There aren’t too many options when you’re suspicious about a child’s behavior. In fact, there are only three choices that are even vaguely reasonable.

Confrontation means bringing the issue up and essentially requiring the child to defend themselves. This will immediately make them upset and undermine the trust you have… especially if they believe (correctly or incorrectly) that you’re wrong about the issue and they’re being attacked unfairly. This is especially damaging to a relationship if it happens over and over – imagine a married couple where one member constantly accuses the other of cheating and you can see how bad things might get.

Ignoring often involves putting a level of trust in the child. Every parent wants to believe that their child is mature and worthy of the trust, any many children are. But even the most level-headed teen is constantly dealing with the emotional and physical strains of growing up, and that means their judgement will be compromised, at some points. Do you really want to leave your child’s safety to chance?

Monitoring is a sensible attempt to get more information before making your final decision. One of the worst things you can do is confront a child when you have no evidence. That bag of brown dust might look like drugs, but if it was actually a special sugar blend they were going to use when baking a surprise dessert for you, then you’re going to feel very awkward about yelling at your teen when the truth comes out.

Put simply, jumping to conclusions is always a bad plan for dealing with teens. Monitoring puts a stop to this, allowing you to put the helpful maxim “trust, but verify” into practice.

The Value of Information

Kids use their phones for almost everything these days, so let’s look at what happens when you track kids cell phones to get more information on what they’re doing.

In the best scenario, monitoring the phone could prove you were worried about nothing. All that happened was you discreetly checking on on their story just to be sure – and that’s a very responsible thing to do.

In this scenario, you’ll have avoided making your teen upset with a false accusation and obtained some reassurance that they’re not getting themselves into trouble. It’s really no different from occasionally checking your child’s bag to be sure there’s nothing in it that shouldn’t be.

However, it’s also true that you could find something incriminating on their phone. If you do, you’ll be able to confront your teen with solid evidence about their wrongdoing, linking any objections and punishments to proof instead of supposition.

Either scenario will allow you to have a more productive conversation with a teen, talking to them about their actions and helping them to improve themselves. Remember, this applies even for teens who haven’t done anything wrong – you can simply explain to them that you noticed certain behaviors, but decided to trust in your teen this time. However, they might want to think about how they’re acting and how it could make other people suspicious of them….

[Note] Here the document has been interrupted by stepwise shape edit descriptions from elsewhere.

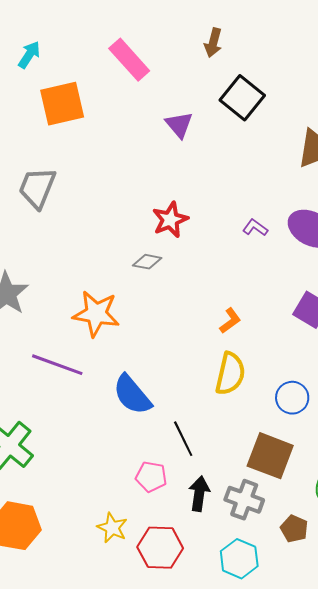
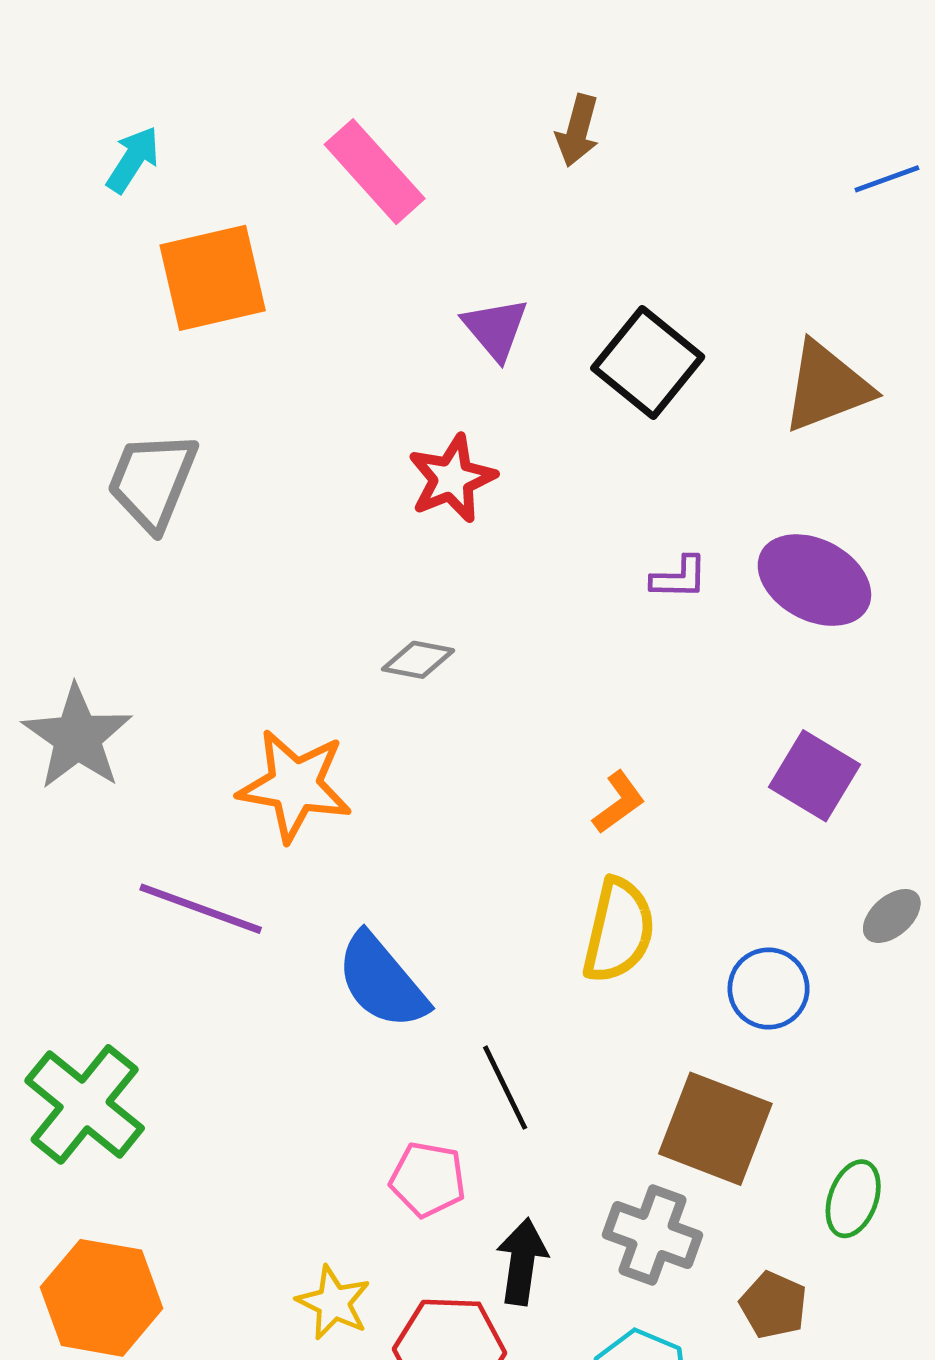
black square: (242, 98) -> (648, 363), moved
red star: (170, 220) -> (452, 479), moved
purple L-shape: (255, 228) -> (679, 578), turned 145
black arrow: (199, 494) -> (522, 1262), moved

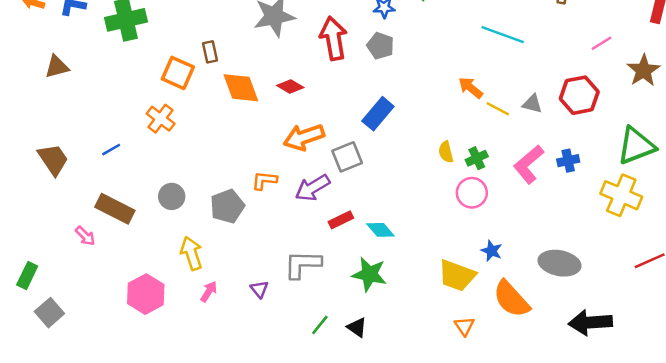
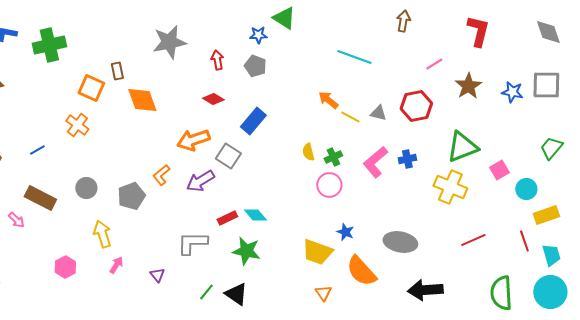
red arrow: (333, 38) -> (217, 60), size x0.6
red diamond: (290, 87) -> (213, 99), moved
gray square: (347, 157) -> (228, 156), turned -35
orange L-shape: (264, 180) -> (161, 175), turned -45
red rectangle: (341, 220) -> (227, 218), moved
purple triangle: (259, 289) -> (157, 275), moved
pink hexagon: (146, 294) -> (65, 267), size x0.7
black triangle: (357, 327) -> (236, 294), size x1.4

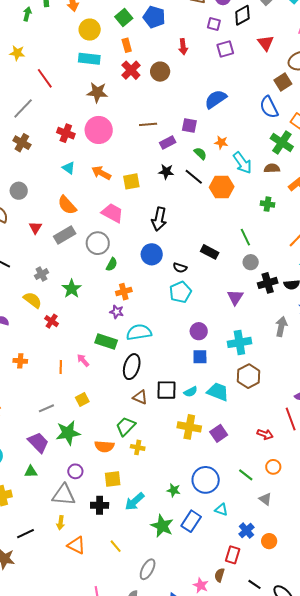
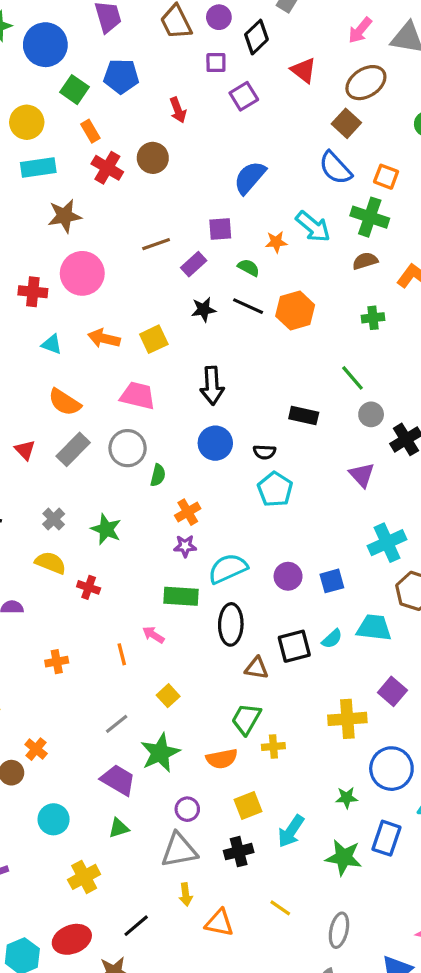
cyan arrow: (242, 163) -> (313, 227), moved
purple circle: (199, 331) -> (288, 576), moved
yellow cross: (189, 427) -> (347, 719), moved

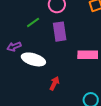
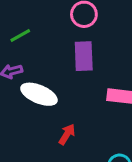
green line: (33, 22) -> (20, 35), moved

Remember, most teens are extremely ashamed of being caught while doing something wrong. They’re often willing to accept the punishments you give, and probably won’t hold it against you, but the shame will bother them for quite a long time.

Responsible Parenting

Conclusions2

A responsible parent is one who comes to a discussion with facts, avoids jumping to conclusions, and will at least listen to a teen’s explanation of their behavior. Monitoring a teen’s phone is one of the best ways to avoid jumping the gun and falsely accusing them of wrongdoing when they didn’t actually mess up. It can also help any parent avoid overreacting to smaller issues – there’s no need to confront a teen about every small lie or attempt to hide things, since in the long run, they’ll just get more creative about hiding things.

Rather, the ability to track kids cell phones can actually be more conducive to building a positive relationship with a teen and ensuring they’re ready to face the challenges ahead of them. The truly responsible parent is focused on raising their child the best way they can, even if that child would disapprove of some of the methods used. We’re the first to admit that it’s not easy to be a great parent, since sometimes you do have to play the part of a villain… but in the end, responsible parenting can make a real, positive difference in a child’s life. If nothing else, you’ll be able to do away with false suspicion and focus your efforts on building a relationship up instead of tearing it down.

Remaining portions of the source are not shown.